To do —
Output exactly the lines between the one holding "Screenshot is 636x2576." and the last line of the data below, both of those lines included.

Data for processing —
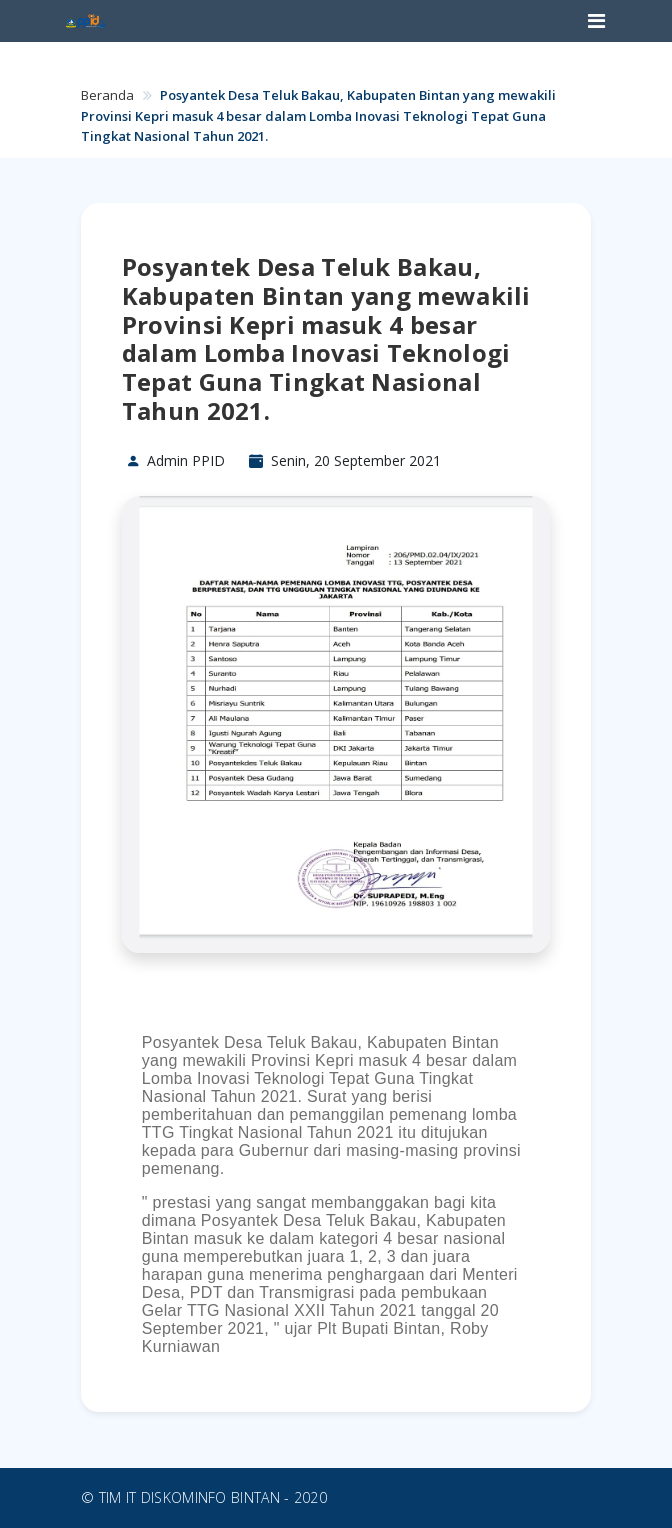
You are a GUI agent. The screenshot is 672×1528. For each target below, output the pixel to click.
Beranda (107, 95)
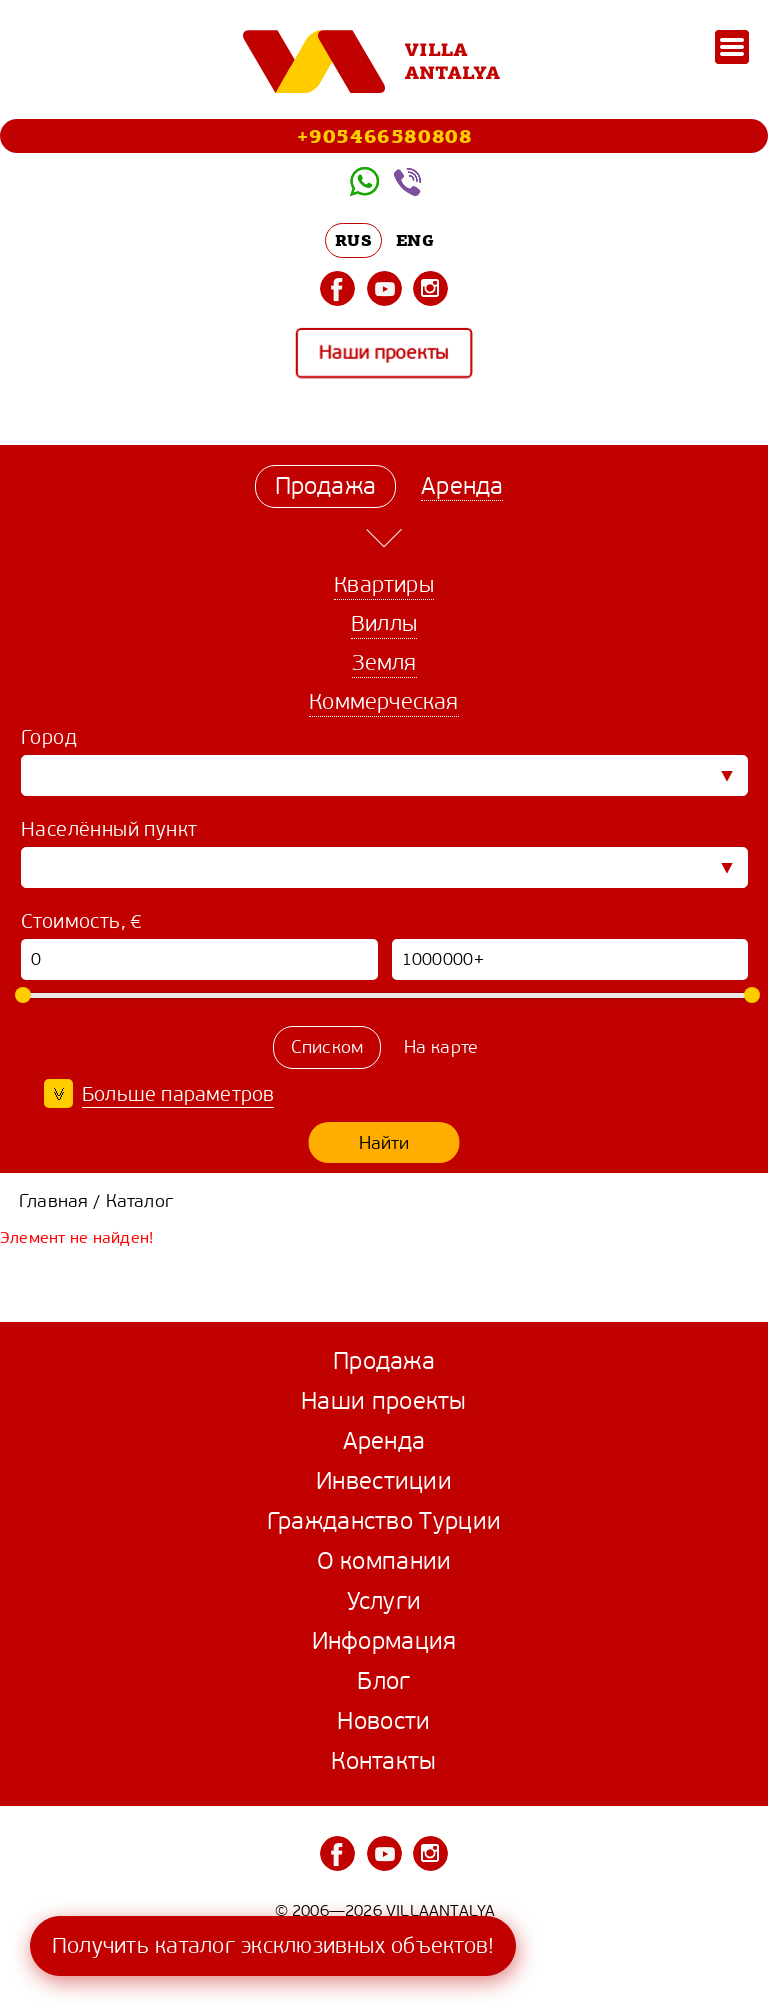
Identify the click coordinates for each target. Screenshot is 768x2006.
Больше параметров (178, 1094)
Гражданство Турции (384, 1521)
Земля (384, 662)
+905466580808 (384, 135)
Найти (384, 1143)
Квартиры (384, 584)
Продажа (384, 1361)
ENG (415, 240)
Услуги (384, 1601)
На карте (441, 1047)
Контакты (383, 1761)
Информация (384, 1641)
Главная (53, 1201)
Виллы (384, 623)
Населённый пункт (109, 829)
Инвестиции (384, 1481)
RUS (353, 240)
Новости (383, 1721)
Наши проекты (384, 353)
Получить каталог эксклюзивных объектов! (273, 1945)
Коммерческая (383, 701)
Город (49, 737)
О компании (384, 1561)
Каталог (139, 1201)
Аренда (384, 1441)
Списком (327, 1047)
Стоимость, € (82, 921)
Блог (383, 1681)
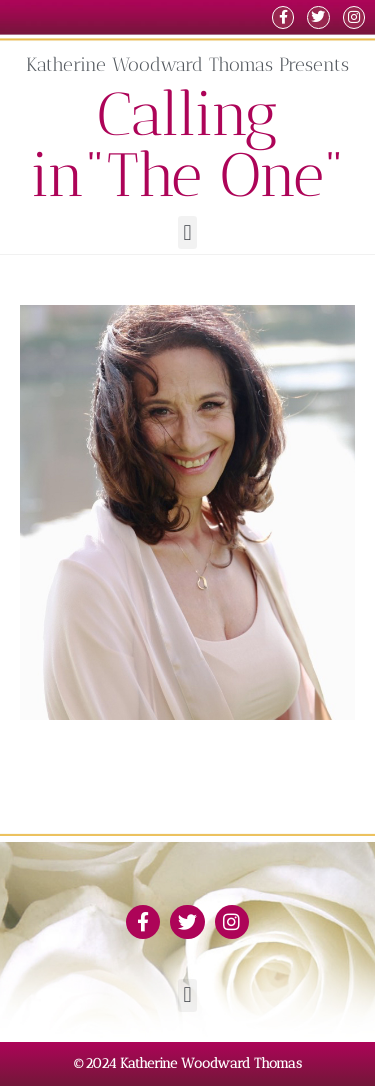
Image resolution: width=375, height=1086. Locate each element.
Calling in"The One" (188, 144)
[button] (187, 232)
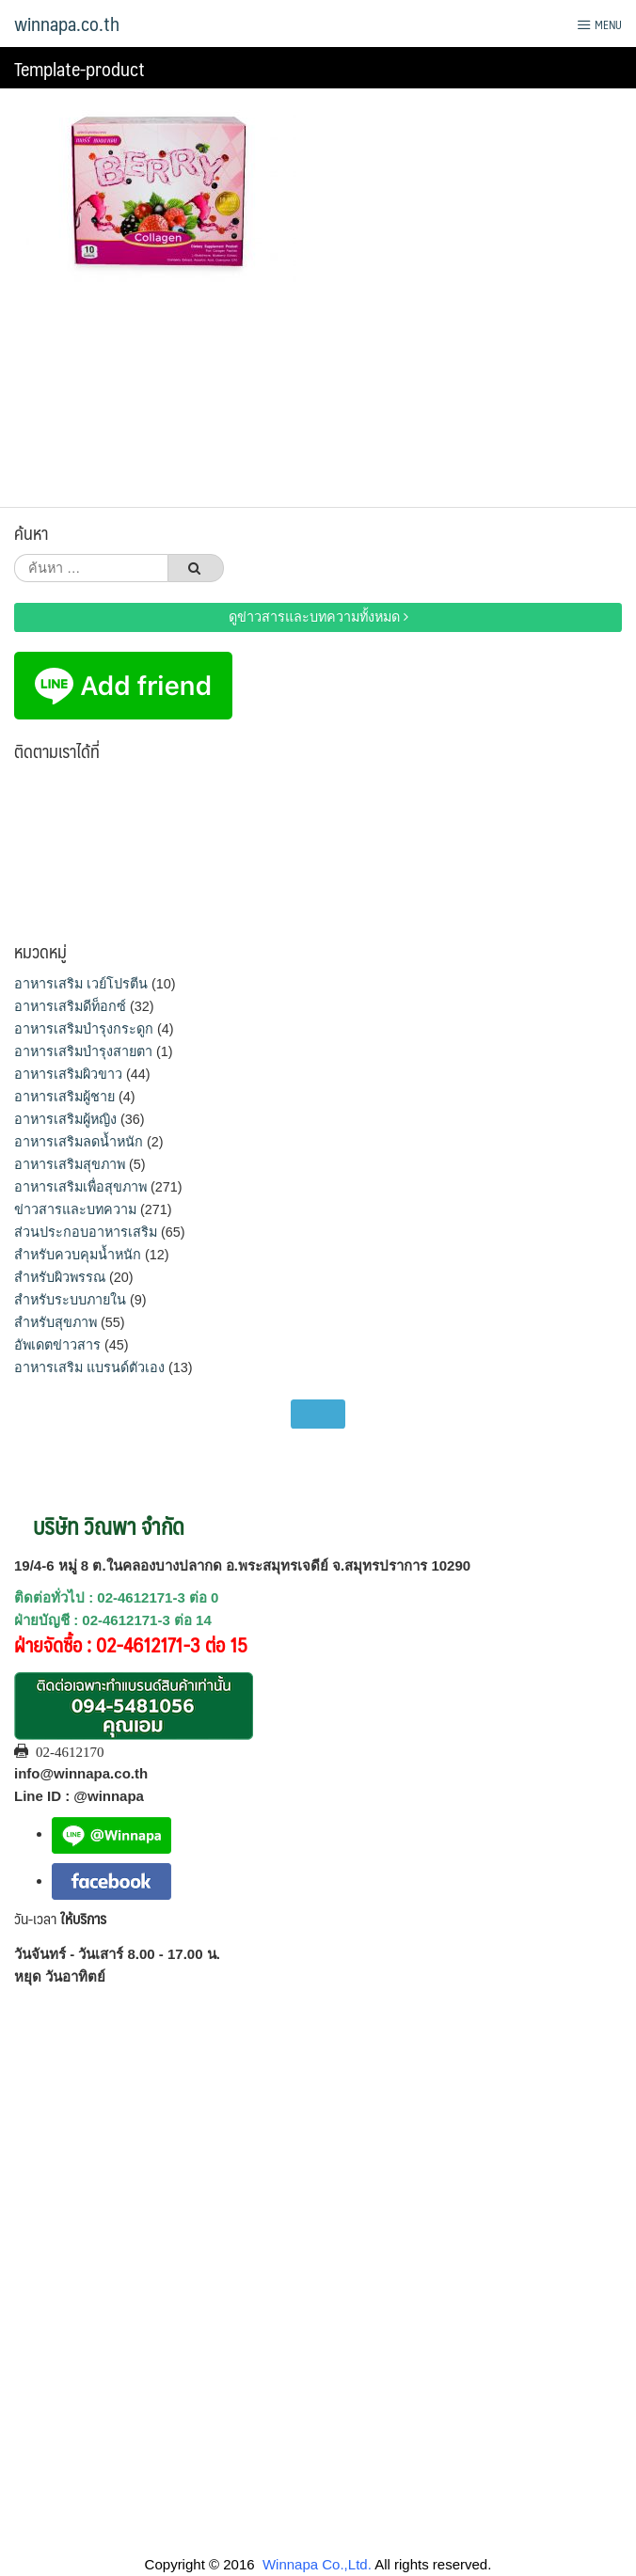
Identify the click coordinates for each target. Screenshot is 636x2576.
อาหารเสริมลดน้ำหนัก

Answer below —
Identify the click coordinates for each target. Screenshot is 636x2576.
อาหารเสริมลดน้ำหนัก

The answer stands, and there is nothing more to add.